Safety indicators for the neighborhood sit below the national median, and performance is also below the metro median among 595 San Antonio–area neighborhoods. WDSuite’s data show property offenses trending down year over year, while violent offense estimates have risen, resulting in a mixed near-term picture. Investors commonly address this through practical measures such as lighting, access controls, and partnerships with local patrol services to support resident confidence and retention.

Proximity to Major Employers

Proximity to major employers in energy, financial services, and media supports a broad commuter tenant base and helps stabilize leasing velocity. Nearby anchors include Valero and multiple USAA facilities, with IHeartMedia extending the employment draw.
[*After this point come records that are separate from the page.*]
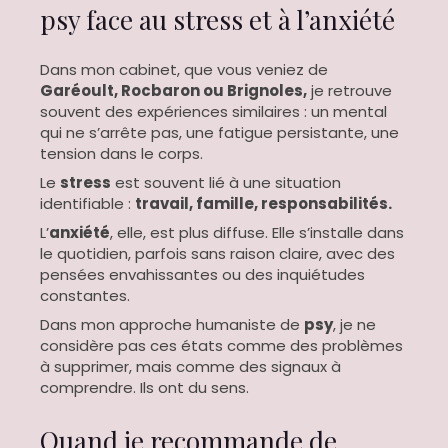
psy face au stress et à l’anxiété
Dans mon cabinet, que vous veniez de
Garéoult, Rocbaron ou Brignoles,
je retrouve
souvent des expériences similaires : un mental
qui ne s’arrête pas, une fatigue persistante, une
tension dans le corps.
Le
stress
est souvent lié à une situation
identifiable :
travail, famille, responsabilités.
L’
anxiété
, elle, est plus diffuse. Elle s’installe dans
le quotidien, parfois sans raison claire, avec des
pensées envahissantes ou des inquiétudes
constantes.
Dans mon approche humaniste de
psy
, je ne
considère pas ces états comme des problèmes
à supprimer, mais comme des signaux à
comprendre. Ils ont du sens.
Quand je recommande de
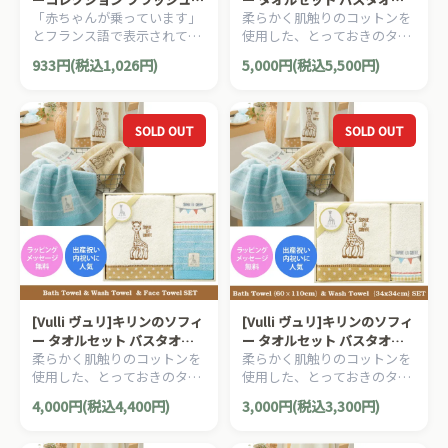
「赤ちゃんが乗っています」
柔らかく肌触りのコットンを
ベビーセーフティサイン フラ
フェイスタオル2枚 ウィッシ
とフランス語で表示されてい
使用した、とっておきのタオ
ンス語
ュタオル
ます。車の振動で光る、セイ
ルセットです。キリンのソフ
933円(税込1,026円)
5,000円(税込5,500円)
フティサインが、赤ちゃん乗
ィーコレクションシリーズ
車時の安全な運転のサポート
は、大切なご出産祝いのため
をします。
の最高の贈り物を演出しま
す。
SOLD OUT
SOLD OUT
[Vulli ヴュリ]キリンのソフィ
[Vulli ヴュリ]キリンのソフィ
ー タオルセット バスタオル
ー タオルセット バスタオル
柔らかく肌触りのコットンを
柔らかく肌触りのコットンを
フェイスタオル ウィッシュタ
ウィッシュタオル
使用した、とっておきのタオ
使用した、とっておきのタオ
オル
ルセットです。キリンのソフ
ルセットです。キリンのソフ
4,000円(税込4,400円)
3,000円(税込3,300円)
ィーコレクションシリーズ
ィーコレクションシリーズ
は、大切なご出産祝いのため
は、大切なご出産祝いのため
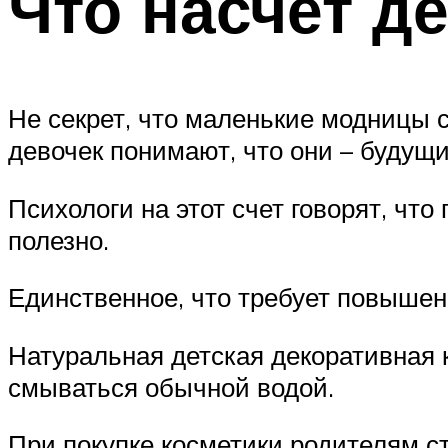
Что насчет д
Не секрет, что маленькие модницы 
девочек понимают, что они – будущ
Психологи на этот счет говорят, чт
полезно.
Единственное, что требует повышенн
Натуральная детская декоративная 
смываться обычной водой.
При покупке косметики родителям с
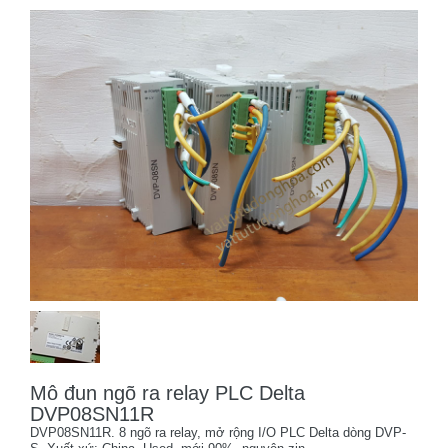
Mô đun ngõ ra relay PLC Delta
DVP08SN11R
DVP08SN11R. 8 ngõ ra relay, mở rộng I/O PLC Delta dòng DVP-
  • Valero Energy — energy (4.3 miles) — HQ
  • USAA Federal Savings Bank — financial services (4.8 miles)
  • Usaa Ops Building — financial services operations (5.0 miles)
  • Usaa — financial services (5.1 miles) — HQ
  • Iheartmedia — media (11.3 miles) — HQ
Why invest?

The investment case centers on stable neighborhood occupancy, strong daily-needs access, and proximity to blue-chip employers that broaden the renter pool. Constructed in 2003, the property is slightly older than the neighborhood’s average vintage, presenting an avenue for targeted value-add and modernization to sharpen competitive positioning versus early-2000s peers.

Based on commercial real estate analysis from WDSuite, the area’s rent-to-income dynamics and elevated ownership costs support steady rental demand rather than outsized rent spikes. Forecast household growth within a 3-mile radius suggests a larger tenant base ahead, which can help support occupancy and renewal performance through cycles.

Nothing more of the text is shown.